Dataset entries
● ● ● ● ● ● ●

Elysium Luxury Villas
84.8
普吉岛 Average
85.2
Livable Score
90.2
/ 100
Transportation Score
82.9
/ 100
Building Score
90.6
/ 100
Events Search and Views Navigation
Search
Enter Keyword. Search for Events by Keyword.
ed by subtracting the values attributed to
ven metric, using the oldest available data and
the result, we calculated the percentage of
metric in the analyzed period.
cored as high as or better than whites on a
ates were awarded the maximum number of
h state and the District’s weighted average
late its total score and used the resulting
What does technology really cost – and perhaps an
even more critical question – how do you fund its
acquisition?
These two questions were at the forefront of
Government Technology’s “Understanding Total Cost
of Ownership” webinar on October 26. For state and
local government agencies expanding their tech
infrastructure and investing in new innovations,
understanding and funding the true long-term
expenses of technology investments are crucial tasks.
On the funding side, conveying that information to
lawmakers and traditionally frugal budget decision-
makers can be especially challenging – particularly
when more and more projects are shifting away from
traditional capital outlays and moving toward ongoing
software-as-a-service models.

● ● ● ● ● ● ●

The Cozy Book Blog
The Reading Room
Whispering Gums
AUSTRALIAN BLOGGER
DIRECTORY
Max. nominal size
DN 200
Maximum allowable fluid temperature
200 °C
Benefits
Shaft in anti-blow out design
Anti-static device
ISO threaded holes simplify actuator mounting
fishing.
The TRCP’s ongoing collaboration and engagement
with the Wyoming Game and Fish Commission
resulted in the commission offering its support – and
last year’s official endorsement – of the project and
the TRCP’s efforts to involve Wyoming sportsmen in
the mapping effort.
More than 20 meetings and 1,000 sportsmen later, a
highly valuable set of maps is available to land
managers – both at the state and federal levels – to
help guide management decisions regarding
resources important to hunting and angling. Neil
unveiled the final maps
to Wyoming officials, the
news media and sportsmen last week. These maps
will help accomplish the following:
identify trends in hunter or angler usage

● ● ● ● ● ● ●

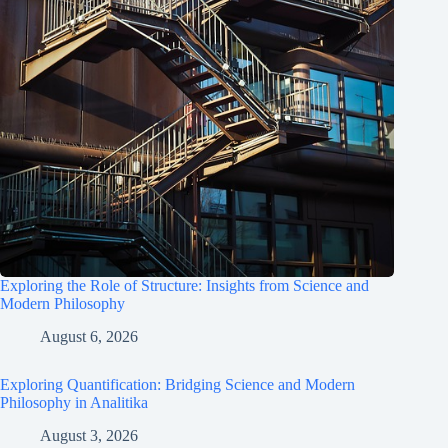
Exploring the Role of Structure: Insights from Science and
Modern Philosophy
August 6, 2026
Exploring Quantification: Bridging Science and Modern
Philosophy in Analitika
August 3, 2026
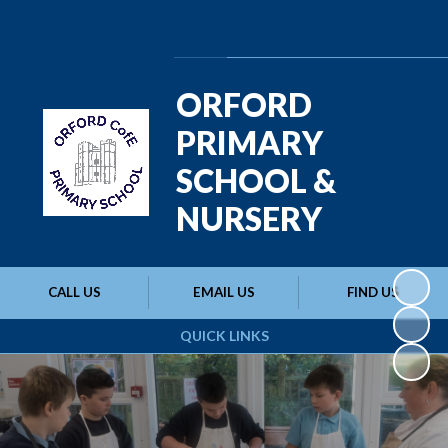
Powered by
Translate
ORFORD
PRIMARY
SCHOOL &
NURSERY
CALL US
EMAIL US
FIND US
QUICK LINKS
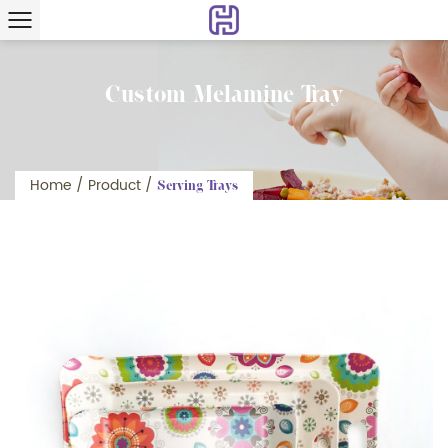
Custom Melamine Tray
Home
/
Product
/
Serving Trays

● ● ● ● ● ● ●

Return every line above where "last" appears.

*ANSWER TO THE EXERCISE*.
last year’s official endorsement – of the project and
news media and sportsmen last week. These maps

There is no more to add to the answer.